Cotton reared back his blade to strike.
“Meantime,” the old witch said, “you go fuck yourself.”
She began to laugh. A laugh that quickly rose in pitch and became an old crone’s cackle, as blood and spit and tobacco flew from her mouth.
The preacher went at the old woman with the machete, just as he had gone at the brush of her beautiful isle. When he was through, the blade was red and dripping and the blood was running through the cracks in the planks and pattering on the ground beneath the porch, and the fire inside the cabin was roaring.
Cotton limped around the side of the cabin, singing as he went. He sang even louder and brighter than before, as if now he were a man on a military march, and again the old cancer pain in his back and groin subsided, a validation of his efforts. God’s hand at work.
He walked up the crooked, root-thick path between the cabin and the outhouse. In its pen at the top of the hill, the old woman’s goat stuttered and tramped.

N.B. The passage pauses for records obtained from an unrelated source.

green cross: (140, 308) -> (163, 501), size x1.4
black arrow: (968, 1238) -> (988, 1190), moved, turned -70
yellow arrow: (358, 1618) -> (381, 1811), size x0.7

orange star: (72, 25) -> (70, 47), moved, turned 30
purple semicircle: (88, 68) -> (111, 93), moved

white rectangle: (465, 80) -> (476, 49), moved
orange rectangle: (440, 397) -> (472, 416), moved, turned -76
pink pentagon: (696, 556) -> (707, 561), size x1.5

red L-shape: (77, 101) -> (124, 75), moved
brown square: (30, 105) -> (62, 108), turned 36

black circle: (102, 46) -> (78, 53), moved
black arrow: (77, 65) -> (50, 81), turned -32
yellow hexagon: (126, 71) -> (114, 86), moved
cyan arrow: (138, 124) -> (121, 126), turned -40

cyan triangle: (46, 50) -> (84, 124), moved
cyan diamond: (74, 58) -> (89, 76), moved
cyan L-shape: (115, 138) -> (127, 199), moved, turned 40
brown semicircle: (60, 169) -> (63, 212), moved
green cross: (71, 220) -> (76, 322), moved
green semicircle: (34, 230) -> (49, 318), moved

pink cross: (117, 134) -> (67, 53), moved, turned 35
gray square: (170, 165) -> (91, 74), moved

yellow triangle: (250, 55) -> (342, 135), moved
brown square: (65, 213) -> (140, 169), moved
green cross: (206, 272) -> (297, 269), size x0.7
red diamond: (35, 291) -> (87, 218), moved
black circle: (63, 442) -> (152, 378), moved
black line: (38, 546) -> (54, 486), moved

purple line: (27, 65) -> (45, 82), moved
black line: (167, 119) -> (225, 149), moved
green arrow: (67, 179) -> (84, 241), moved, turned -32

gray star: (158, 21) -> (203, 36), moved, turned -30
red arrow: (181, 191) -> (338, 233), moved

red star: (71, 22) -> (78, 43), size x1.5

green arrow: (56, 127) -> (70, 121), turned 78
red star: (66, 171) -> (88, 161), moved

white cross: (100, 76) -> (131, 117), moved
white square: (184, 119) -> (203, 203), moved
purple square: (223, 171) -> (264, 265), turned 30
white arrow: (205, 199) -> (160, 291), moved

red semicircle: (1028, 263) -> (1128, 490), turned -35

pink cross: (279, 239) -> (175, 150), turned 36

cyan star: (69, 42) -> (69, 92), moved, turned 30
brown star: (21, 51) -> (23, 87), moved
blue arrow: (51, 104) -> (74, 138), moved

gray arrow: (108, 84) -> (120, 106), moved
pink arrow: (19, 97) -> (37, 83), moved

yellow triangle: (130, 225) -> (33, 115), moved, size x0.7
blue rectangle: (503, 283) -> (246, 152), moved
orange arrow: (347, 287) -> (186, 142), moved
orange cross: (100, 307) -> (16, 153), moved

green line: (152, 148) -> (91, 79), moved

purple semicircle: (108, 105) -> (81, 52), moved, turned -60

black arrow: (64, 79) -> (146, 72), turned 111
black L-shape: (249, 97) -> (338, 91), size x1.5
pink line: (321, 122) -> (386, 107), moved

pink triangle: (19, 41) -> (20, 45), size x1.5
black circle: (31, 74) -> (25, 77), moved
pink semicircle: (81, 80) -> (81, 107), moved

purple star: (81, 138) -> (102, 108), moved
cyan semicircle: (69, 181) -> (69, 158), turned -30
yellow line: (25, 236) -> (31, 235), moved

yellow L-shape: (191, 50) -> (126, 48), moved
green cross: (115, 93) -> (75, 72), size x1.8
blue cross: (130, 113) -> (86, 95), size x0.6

Before this, a little shed where Cotton saw a garden in the tall grass, with its multitude of strange contraptions, colored bits of glass on string.
“‘The way of the cross leads home,’” he sang.
He went to the shed, kicked open the door, and was shocked to discover the room of a child—no ordinary child, but a child of nature! Pelts on the wall. A knife on a table. A quiver of arrows and a bow leaned upright in the corner. He thought of the Crabtree girl, but knew, somehow, this was not her room. It was a boy’s space, had a boy’s musty smell, and beneath that something else, a kind of fishy tang. He saw the books, too, on their low pine shelves. He knelt and ran his hand over the spines with a sense of wonder. Something about the room felt familiar, as if it had been a place he had visited before. But it was not, and this made it seem like a trick or a snare or a lie. He tipped the books, one by one, from the shelf. Then, fury blazing in his chest like a pine torch, he kicked the bookshelves flat. He tore comic books in half. He upended the table beneath the window and put one dark shoe in the middle of the bow, snapping it. The arrows he took up and broke over his knee, one and two at a time. When it was done, he righted his hat, which had gone cockeyed on his head, and went out into the sunlight, where the old woman’s cabin was still burning, and the girl was yet to be found.
* * *
Littlefish watched through the cracks of the bathhouse wall as the old man from his nightmares passed by on his way up the hill. Blood-soaked and threadbare, he limped like Baba’s old scarecrow come to life, and Littlefish was sore afraid. Directly, he heard a commotion from his shed and knew the old man had gone inside. He wrung his hands around his three-pronged frog-gigging stick, grabbed from behind his shed as he came out of the woods at a low trot. Now he heard the roar of the cabin blazing, heart pine exploding. Go, he told himself. Go find Baba. Help her! But he could not. Fear rooted him in the shadows, and it was a very long while before the sound of things smashing and breaking ceased. When it finally did, the boy heard the old man call out in a ragged voice: “I am thy Father Hen, little chick! Harken to my wing!”
Father?
Littlefish knew this word, knew it well from books he had read, and what he knew of fathers—that they were good, strong men who protected children—made this man’s use of the word seem like a terrible lie. He thought of the girl, her arms around his neck as they had crossed the bayou. The giant butterfly. Her shimmer. Her touch a strange new warmth, like and not like Sister’s.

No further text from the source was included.